Stored data entries:
_ _ _
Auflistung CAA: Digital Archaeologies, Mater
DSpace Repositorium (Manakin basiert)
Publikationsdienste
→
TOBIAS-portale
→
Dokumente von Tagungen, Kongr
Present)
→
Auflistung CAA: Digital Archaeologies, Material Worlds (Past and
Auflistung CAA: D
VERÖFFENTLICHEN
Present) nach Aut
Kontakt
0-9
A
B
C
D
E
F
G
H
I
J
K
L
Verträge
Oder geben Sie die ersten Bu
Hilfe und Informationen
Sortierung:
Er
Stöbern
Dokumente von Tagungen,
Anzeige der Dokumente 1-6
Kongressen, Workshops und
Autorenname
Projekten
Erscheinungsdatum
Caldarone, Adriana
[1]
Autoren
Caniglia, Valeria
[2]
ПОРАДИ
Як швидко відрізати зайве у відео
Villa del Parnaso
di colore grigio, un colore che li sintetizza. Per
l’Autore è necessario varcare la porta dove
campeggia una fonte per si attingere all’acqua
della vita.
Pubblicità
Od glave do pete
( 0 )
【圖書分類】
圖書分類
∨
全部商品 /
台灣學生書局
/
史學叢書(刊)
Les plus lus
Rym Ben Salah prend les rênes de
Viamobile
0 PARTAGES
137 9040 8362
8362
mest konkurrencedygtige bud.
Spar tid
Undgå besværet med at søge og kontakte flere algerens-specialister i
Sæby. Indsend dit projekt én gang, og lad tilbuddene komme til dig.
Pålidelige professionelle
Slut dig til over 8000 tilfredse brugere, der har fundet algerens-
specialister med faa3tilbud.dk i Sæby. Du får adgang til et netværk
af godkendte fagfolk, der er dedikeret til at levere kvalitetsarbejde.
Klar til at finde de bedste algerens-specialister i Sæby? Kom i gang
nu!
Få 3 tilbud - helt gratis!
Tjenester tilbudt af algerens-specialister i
_ _ _
WHAT TO DO: Restating every entry above word for word is the whole task.

TASK SOLUTION:
Auflistung CAA: Digital Archaeologies, Mater
DSpace Repositorium (Manakin basiert)
Publikationsdienste
→
TOBIAS-portale
→
Dokumente von Tagungen, Kongr
Present)
→
Auflistung CAA: Digital Archaeologies, Material Worlds (Past and
Auflistung CAA: D
VERÖFFENTLICHEN
Present) nach Aut
Kontakt
0-9
A
B
C
D
E
F
G
H
I
J
K
L
Verträge
Oder geben Sie die ersten Bu
Hilfe und Informationen
Sortierung:
Er
Stöbern
Dokumente von Tagungen,
Anzeige der Dokumente 1-6
Kongressen, Workshops und
Autorenname
Projekten
Erscheinungsdatum
Caldarone, Adriana
[1]
Autoren
Caniglia, Valeria
[2]
ПОРАДИ
Як швидко відрізати зайве у відео
Villa del Parnaso
di colore grigio, un colore che li sintetizza. Per
l’Autore è necessario varcare la porta dove
campeggia una fonte per si attingere all’acqua
della vita.
Pubblicità
Od glave do pete
( 0 )
【圖書分類】
圖書分類
∨
全部商品 /
台灣學生書局
/
史學叢書(刊)
Les plus lus
Rym Ben Salah prend les rênes de
Viamobile
0 PARTAGES
137 9040 8362
8362
mest konkurrencedygtige bud.
Spar tid
Undgå besværet med at søge og kontakte flere algerens-specialister i
Sæby. Indsend dit projekt én gang, og lad tilbuddene komme til dig.
Pålidelige professionelle
Slut dig til over 8000 tilfredse brugere, der har fundet algerens-
specialister med faa3tilbud.dk i Sæby. Du får adgang til et netværk
af godkendte fagfolk, der er dedikeret til at levere kvalitetsarbejde.
Klar til at finde de bedste algerens-specialister i Sæby? Kom i gang
nu!
Få 3 tilbud - helt gratis!
Tjenester tilbudt af algerens-specialister i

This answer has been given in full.